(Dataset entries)

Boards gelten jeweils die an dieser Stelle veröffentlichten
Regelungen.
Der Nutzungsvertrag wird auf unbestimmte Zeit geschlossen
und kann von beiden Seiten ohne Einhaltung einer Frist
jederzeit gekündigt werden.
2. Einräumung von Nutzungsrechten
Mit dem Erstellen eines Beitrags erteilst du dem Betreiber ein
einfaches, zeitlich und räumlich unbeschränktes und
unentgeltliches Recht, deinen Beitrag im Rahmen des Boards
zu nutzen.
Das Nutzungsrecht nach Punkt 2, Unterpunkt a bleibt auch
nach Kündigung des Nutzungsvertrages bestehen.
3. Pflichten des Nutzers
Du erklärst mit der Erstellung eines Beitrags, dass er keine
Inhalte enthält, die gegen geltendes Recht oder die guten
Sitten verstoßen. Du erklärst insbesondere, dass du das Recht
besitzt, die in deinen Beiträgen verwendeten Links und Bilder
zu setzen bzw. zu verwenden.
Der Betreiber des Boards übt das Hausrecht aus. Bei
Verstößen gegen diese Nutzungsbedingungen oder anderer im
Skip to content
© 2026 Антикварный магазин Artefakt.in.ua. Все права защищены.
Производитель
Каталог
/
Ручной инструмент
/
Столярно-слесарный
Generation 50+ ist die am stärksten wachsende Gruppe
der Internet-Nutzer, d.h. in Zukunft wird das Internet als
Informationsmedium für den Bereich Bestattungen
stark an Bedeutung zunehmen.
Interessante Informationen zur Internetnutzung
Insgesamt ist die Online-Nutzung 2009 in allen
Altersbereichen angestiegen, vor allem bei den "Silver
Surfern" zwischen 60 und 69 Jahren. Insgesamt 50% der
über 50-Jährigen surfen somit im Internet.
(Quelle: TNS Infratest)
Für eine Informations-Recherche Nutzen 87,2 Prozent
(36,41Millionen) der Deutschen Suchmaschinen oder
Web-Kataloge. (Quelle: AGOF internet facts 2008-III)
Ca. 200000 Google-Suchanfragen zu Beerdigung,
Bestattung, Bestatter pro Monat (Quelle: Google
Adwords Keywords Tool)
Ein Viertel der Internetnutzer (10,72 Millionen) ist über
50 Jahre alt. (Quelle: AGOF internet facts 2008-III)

--

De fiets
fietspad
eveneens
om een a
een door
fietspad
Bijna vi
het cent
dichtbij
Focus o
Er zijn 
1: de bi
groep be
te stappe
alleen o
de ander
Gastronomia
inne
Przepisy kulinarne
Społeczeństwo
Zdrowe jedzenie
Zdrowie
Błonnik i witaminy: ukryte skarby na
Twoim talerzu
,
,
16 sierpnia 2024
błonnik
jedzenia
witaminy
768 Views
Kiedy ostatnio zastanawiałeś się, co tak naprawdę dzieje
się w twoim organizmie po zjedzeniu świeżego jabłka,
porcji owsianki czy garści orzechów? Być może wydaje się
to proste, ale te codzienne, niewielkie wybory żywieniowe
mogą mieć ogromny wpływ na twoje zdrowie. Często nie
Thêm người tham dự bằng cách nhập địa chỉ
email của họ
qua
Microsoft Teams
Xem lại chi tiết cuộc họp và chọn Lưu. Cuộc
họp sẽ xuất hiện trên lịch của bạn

**Task to complete**: Copy the stretch of the records above that runs from the line with "Boards gelten jeweils" through the line with "Du erklärst mit". Both end lines belong in the copy, and nothing else does.

**Task response**:
Boards gelten jeweils die an dieser Stelle veröffentlichten
Regelungen.
Der Nutzungsvertrag wird auf unbestimmte Zeit geschlossen
und kann von beiden Seiten ohne Einhaltung einer Frist
jederzeit gekündigt werden.
2. Einräumung von Nutzungsrechten
Mit dem Erstellen eines Beitrags erteilst du dem Betreiber ein
einfaches, zeitlich und räumlich unbeschränktes und
unentgeltliches Recht, deinen Beitrag im Rahmen des Boards
zu nutzen.
Das Nutzungsrecht nach Punkt 2, Unterpunkt a bleibt auch
nach Kündigung des Nutzungsvertrages bestehen.
3. Pflichten des Nutzers
Du erklärst mit der Erstellung eines Beitrags, dass er keine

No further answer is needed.